Governance watchdogs say that much as 30% of the national budget is lost to corruption. Thirty percent of the 2010 national budget of P1.54 trillion is P462 billion. Here is what that amount of money can buy:

• Core shelters, if each costs just P300,000, for 1.54 million families (or 6.16 million Filipinos if all families only have four members);

• At P30,000 tuition a semester in the tertiary level – and this is a very low estimate -- the complete four-year course of 1.925 million students;

• The cost of a complete anti-TB protocol (at the high private pharma rate of P17,600 instead of P550 under the Global Drug Facility) for 26.25 million patients.

So I applaud Mr. Aquino’s vow to restore integrity and transparency to Philippine governance. And I agree that, “there can be no reconciliation without justice.”

But just how serious is the President about his vow?

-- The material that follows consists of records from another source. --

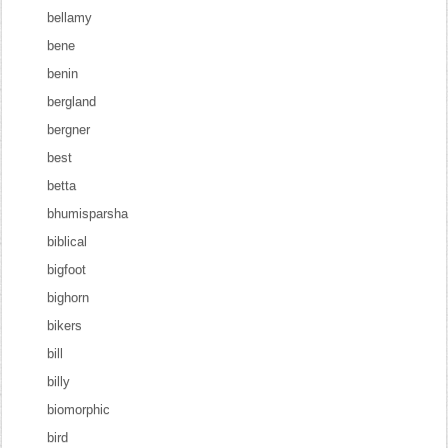
bellamy
bene
benin
bergland
bergner
best
betta
bhumisparsha
biblical
bigfoot
bighorn
bikers
bill
billy
biomorphic
bird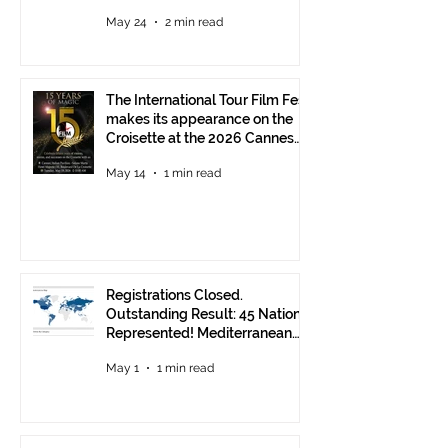
the Italian Pavilion
May 24
2 min read
The International Tour Film Fest
makes its appearance on the
Croisette at the 2026 Cannes
Film Festival.
May 14
1 min read
Registrations Closed.
Outstanding Result: 45 Nations
Represented! Mediterranean
Visions Still Open Until June 30
May 1
1 min read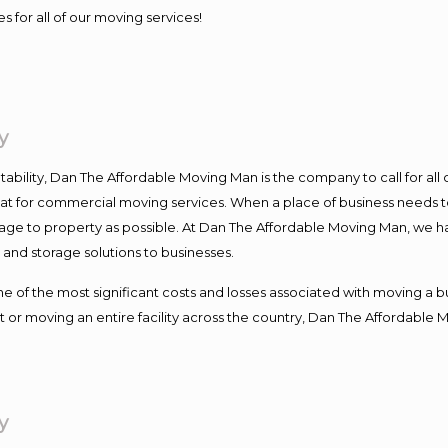
s for all of our moving services!
y
ntability, Dan The Affordable Moving Man is the company to call for al
 at for commercial moving services. When a place of business needs t
damage to property as possible. At Dan The Affordable Moving Man, we h
nd storage solutions to businesses.
f the most significant costs and losses associated with moving a busin
 or moving an entire facility across the country, Dan The Affordable 
y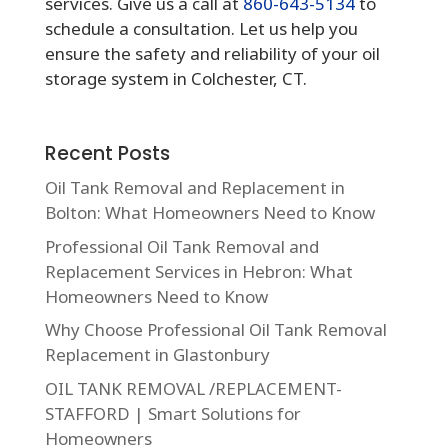
services. Give us a call at
860-643-5134
to
schedule a consultation. Let us help you
ensure the safety and reliability of your oil
storage system in Colchester, CT.
Recent Posts
Oil Tank Removal and Replacement in
Bolton: What Homeowners Need to Know
Professional Oil Tank Removal and
Replacement Services in Hebron: What
Homeowners Need to Know
Why Choose Professional Oil Tank Removal
Replacement in Glastonbury
OIL TANK REMOVAL /REPLACEMENT-
STAFFORD | Smart Solutions for
Homeowners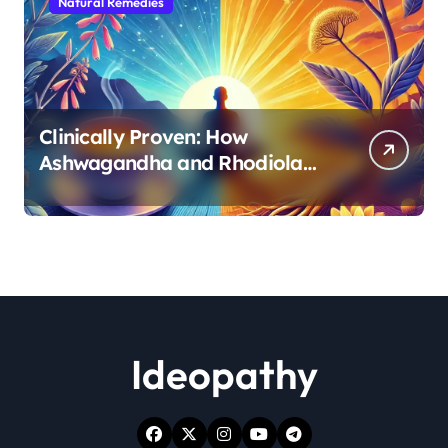
Natural Remedies
Clinically Proven: How
Ashwagandha and Rhodiola
Target Different Aspects of
Age-Related Stress
Ideopathy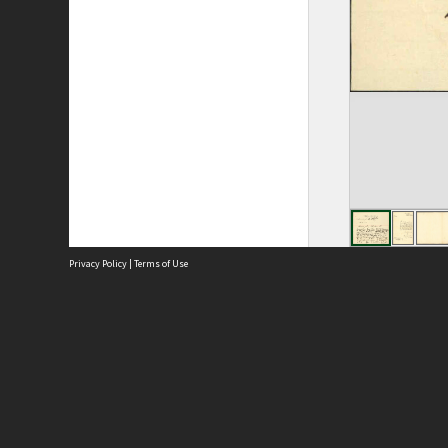
Privacy Policy
|
Terms of Use
Site
Abou
Acces
Term
Priv
Site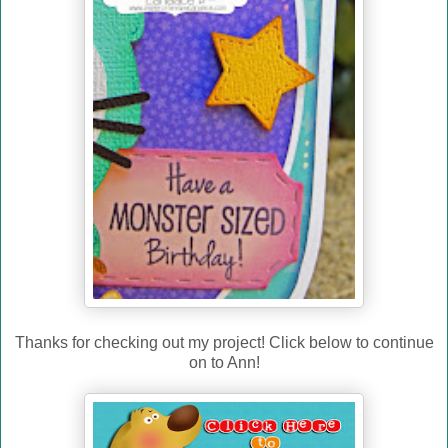
Thanks for checking out my project! Click below to continue
on to Ann!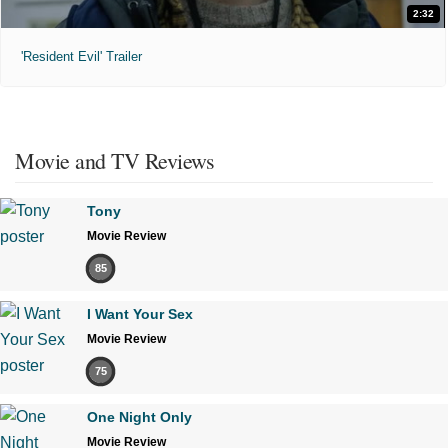
2:32
'Resident Evil' Trailer
Movie and TV Reviews
Tony
Movie Review
85
I Want Your Sex
Movie Review
75
One Night Only
Movie Review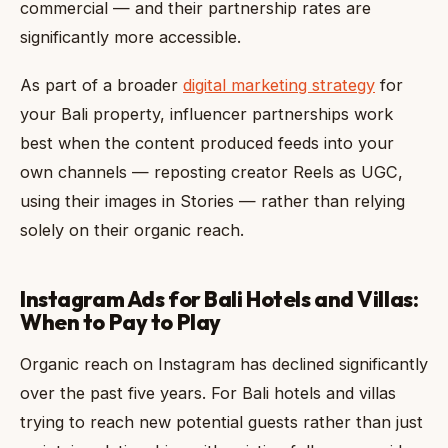
commercial — and their partnership rates are
significantly more accessible.
As part of a broader
digital marketing strategy
for
your Bali property, influencer partnerships work
best when the content produced feeds into your
own channels — reposting creator Reels as UGC,
using their images in Stories — rather than relying
solely on their organic reach.
Instagram Ads for Bali Hotels and Villas:
When to Pay to Play
Organic reach on Instagram has declined significantly
over the past five years. For Bali hotels and villas
trying to reach new potential guests rather than just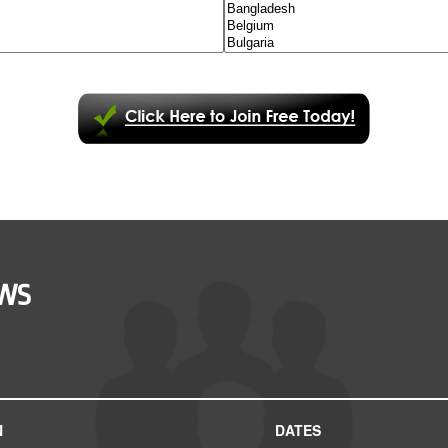
OWS
N
DATES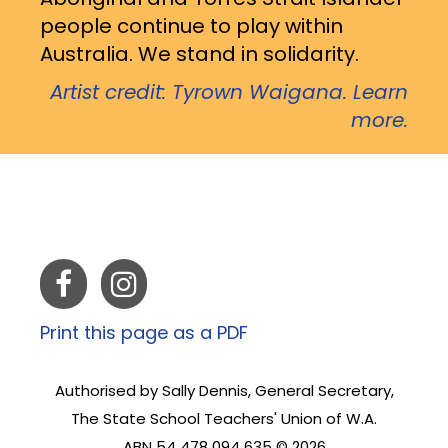
people continue to play within
Australia. We stand in solidarity.
Artist credit: Tyrown Waigana. Learn
more.
Print this page as a PDF
Authorised by Sally Dennis, General Secretary,
The State School Teachers' Union of W.A.
ABN 54 478 094 635 © 2026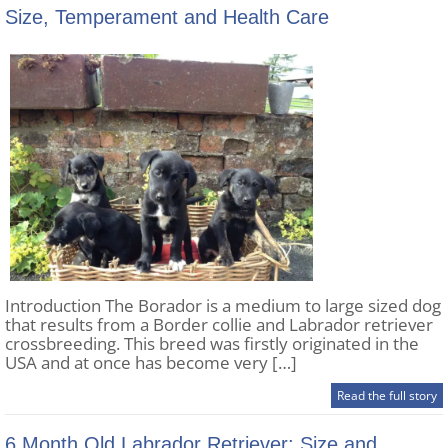
Size, Temperament and Health Care
Introduction The Borador is a medium to large sized dog
that results from a Border collie and Labrador retriever
crossbreeding. This breed was firstly originated in the
USA and at once has become very […]
Read the full story
6 Month Old Labrador Retriever: Size and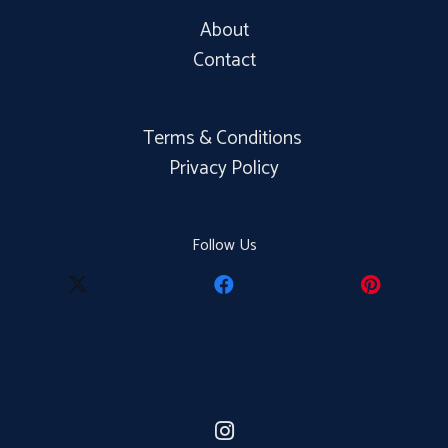
About
Contact
Terms & Conditions
Privacy Policy
Follow Us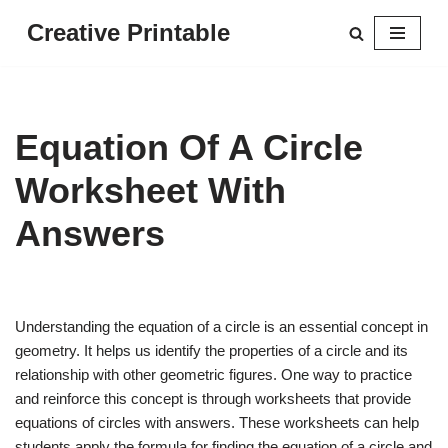
Creative Printable
Skip
to
content
Equation Of A Circle
Worksheet With
Answers
Understanding the equation of a circle is an essential concept in
geometry. It helps us identify the properties of a circle and its
relationship with other geometric figures. One way to practice
and reinforce this concept is through worksheets that provide
equations of circles with answers. These worksheets can help
students apply the formula for finding the equation of a circle and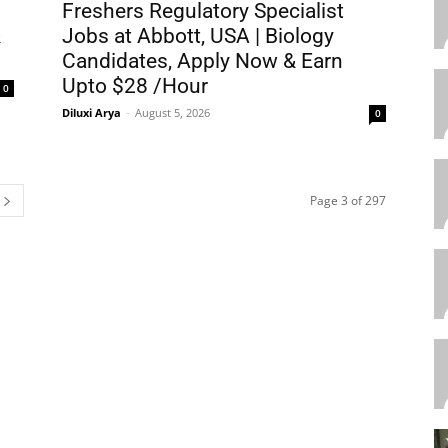
Freshers Regulatory Specialist
&
Jobs at Abbott, USA | Biology
Candidates, Apply Now & Earn
Upto $28 /Hour
0
Diluxi Arya
-
August 5, 2026
0
Page 3 of 297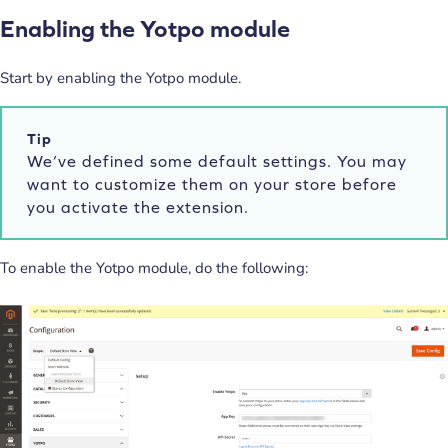
Enabling the Yotpo module
Start by enabling the Yotpo module.
Tip
We’ve defined some default settings. You may
want to customize them on your store before
you activate the extension.
To enable the Yotpo module, do the following:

The war against corruption largely hinges on a system of checks and balances. Even at its most cynical form, say that of an obdurate Senate hassling an executive branch with probe after probe, oversight plays an important role in bringing to light crooked deals.

But the real point of reforms is to prevent conditions from reaching a stage requiring legislators’ intervention. That means putting up natural barriers to collusion.

The opposite is what you achieve by appointing three members from the same family to key executive department positions (chief of the budget department, chief of the Presidential Management Staff handling Mr. Aquino’s discretionary fund, and chief of staff of the finance secretary) -- especially if their lone elected representative also becomes vice chair of the House appropriations committee.

Even if all the Abads are saints, it does not detract from the potential for abuse. And the potential is what Mr. Aquino should ultimately kill.

The other development is even more problematic.

To head the Truth Commission, the body tasked to lead the charge against perpetrators of corrupt deals and other abuses of the last decade, Mr. Aquino has chosen former chief justice and envoy to the United Nations, Hilario Davide Jr.

The problem is, ousted president Joseph Estrada, has accused Davide of actively lobbying for the CJ post, with no less than controversial taipan Lucio Tan as his chief patron.

Mr. Estrada claimed Tan summoned him to a meeting in the taipan’s penthouse and that Davide was present in that event. This story, of course, casts as much light on Estrada’s Presidency as it does on Davide’s very huge feet of clay. And that is why the former leader’s tale has the ring of truth.

Considering that Tan faced a billion-peso tax-fraud case at the time he sponsored Davide’s appointment, Mr. Estrada’s claim is highly disturbing. But not as disturbing as Mr. Aquino's cavalier dismissal of Estrada’s allegations – which neither Davide nor Tan have denied.

In the President's world view, if he chooses a person then there can be no question of that person's integrity. But last I checked, Filipinos had elected him President, not God Almighty.

I have praised Mr. Aquino for some actions in the past weeks. But there has been a consistent and troubling display of hubris on his part, even from when he was just one of the candidates for the land's highest post.

Mr. Aquino, sir, you cannot impose one standard for the enemy and another for your people. That is precisely why this nation has lurched from one crisis to another in half a century.

You certainly cannot defeat corruption by letting crooks conduct that war. And if you do not understand why Davide does not deserve to head a commission, much less one devoted to the unearthing of truth, then you, sir, give lie to very lynchpin of your campaign.